What you are asked to do:
Lines that include the word "开头的句子" should be copied from the listing that follows.

Data under study:
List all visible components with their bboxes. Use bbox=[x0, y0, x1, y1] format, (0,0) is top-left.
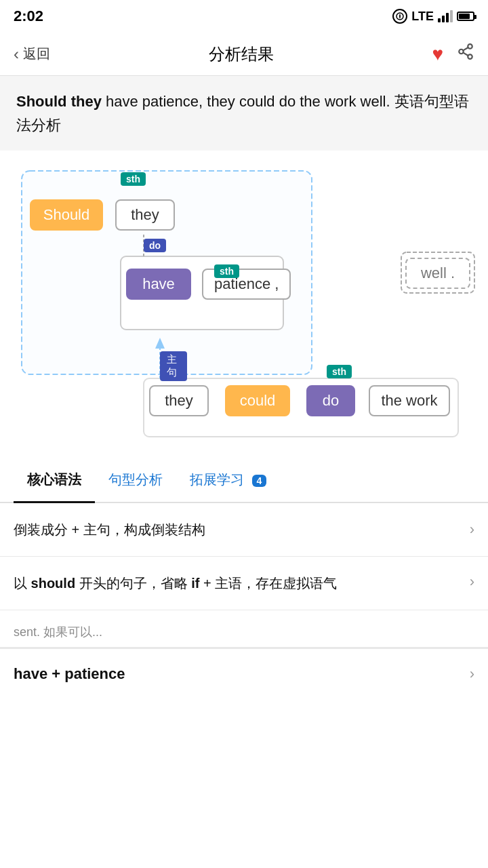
svg-marker-12 bbox=[155, 338, 165, 349]
status-bar: 2:02 LTE bbox=[0, 0, 488, 33]
chevron-right-icon-2: › bbox=[470, 573, 474, 591]
app-icon bbox=[392, 9, 407, 24]
sentence-section: Should they have patience, they could do… bbox=[0, 76, 488, 151]
status-time: 2:02 bbox=[14, 7, 43, 25]
tab-expand-label: 拓展学习 bbox=[190, 472, 244, 487]
status-icons: LTE bbox=[392, 9, 474, 24]
tag-sth2: sth bbox=[214, 264, 239, 278]
diagram-area: sth Should they do sth have patience , w… bbox=[0, 151, 488, 456]
chevron-right-icon-bottom: › bbox=[470, 665, 474, 683]
tab-expand[interactable]: 拓展学习 4 bbox=[176, 458, 280, 503]
favorite-icon[interactable]: ♥ bbox=[432, 43, 443, 65]
word-they1: they bbox=[115, 199, 175, 231]
tag-sth3: sth bbox=[327, 365, 352, 378]
bottom-grammar-item[interactable]: have + patience › bbox=[0, 648, 488, 699]
tag-sth1: sth bbox=[121, 172, 146, 186]
sentence-should: Should bbox=[16, 93, 67, 110]
tab-sentence[interactable]: 句型分析 bbox=[95, 458, 176, 503]
tab-sentence-label: 句型分析 bbox=[108, 472, 163, 487]
share-icon[interactable] bbox=[457, 43, 474, 65]
signal-icon bbox=[438, 10, 453, 22]
tag-do1: do bbox=[144, 239, 166, 252]
sentence-text: Should they have patience, they could do… bbox=[16, 90, 472, 137]
grammar-item-1[interactable]: 倒装成分 + 主句，构成倒装结构 › bbox=[0, 503, 488, 557]
diagram-container: sth Should they do sth have patience , w… bbox=[11, 164, 477, 449]
chevron-right-icon-1: › bbox=[470, 521, 474, 538]
bold-if: if bbox=[191, 576, 199, 591]
lte-label: LTE bbox=[411, 9, 434, 24]
grammar-item-2-text: 以 should 开头的句子，省略 if + 主语，存在虚拟语气 bbox=[14, 573, 462, 593]
zhuju-label-container: 主句 bbox=[160, 361, 187, 372]
tabs-container: 核心语法 句型分析 拓展学习 4 bbox=[0, 458, 488, 503]
sub-text-item: sent. 如果可以... bbox=[0, 610, 488, 648]
word-well: well . bbox=[405, 258, 470, 289]
page-title: 分析结果 bbox=[50, 43, 432, 65]
tab-expand-badge: 4 bbox=[252, 475, 267, 487]
word-thework: the work bbox=[369, 385, 450, 416]
grammar-items: 倒装成分 + 主句，构成倒装结构 › 以 should 开头的句子，省略 if … bbox=[0, 503, 488, 648]
tab-core[interactable]: 核心语法 bbox=[14, 458, 95, 503]
svg-line-4 bbox=[463, 53, 468, 56]
back-button[interactable]: ‹ 返回 bbox=[14, 45, 50, 64]
sub-text: sent. 如果可以... bbox=[14, 624, 474, 640]
header: ‹ 返回 分析结果 ♥ bbox=[0, 33, 488, 76]
grammar-item-2[interactable]: 以 should 开头的句子，省略 if + 主语，存在虚拟语气 › bbox=[0, 557, 488, 610]
zhuju-label: 主句 bbox=[160, 351, 187, 381]
word-have: have bbox=[126, 269, 191, 300]
back-label: 返回 bbox=[23, 45, 50, 63]
word-should: Should bbox=[30, 199, 103, 231]
battery-icon bbox=[457, 12, 474, 21]
word-do2: do bbox=[306, 385, 355, 416]
word-could: could bbox=[225, 385, 290, 416]
header-actions: ♥ bbox=[432, 43, 474, 65]
grammar-item-1-text: 倒装成分 + 主句，构成倒装结构 bbox=[14, 519, 462, 540]
bottom-grammar-text: have + patience bbox=[14, 665, 125, 683]
sentence-they1: they bbox=[71, 93, 102, 110]
tab-core-label: 核心语法 bbox=[27, 472, 81, 487]
svg-line-5 bbox=[463, 47, 468, 50]
word-they2: they bbox=[149, 385, 209, 416]
bold-should: should bbox=[31, 576, 76, 591]
back-arrow-icon: ‹ bbox=[14, 45, 19, 64]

Solved exercise:
grammar-item-2-text: 以 should 开头的句子，省略 if + 主语，存在虚拟语气 bbox=[14, 573, 462, 593]
grammar-items: 倒装成分 + 主句，构成倒装结构 › 以 should 开头的句子，省略 if … bbox=[0, 503, 488, 648]
grammar-item-2[interactable]: 以 should 开头的句子，省略 if + 主语，存在虚拟语气 › bbox=[0, 557, 488, 610]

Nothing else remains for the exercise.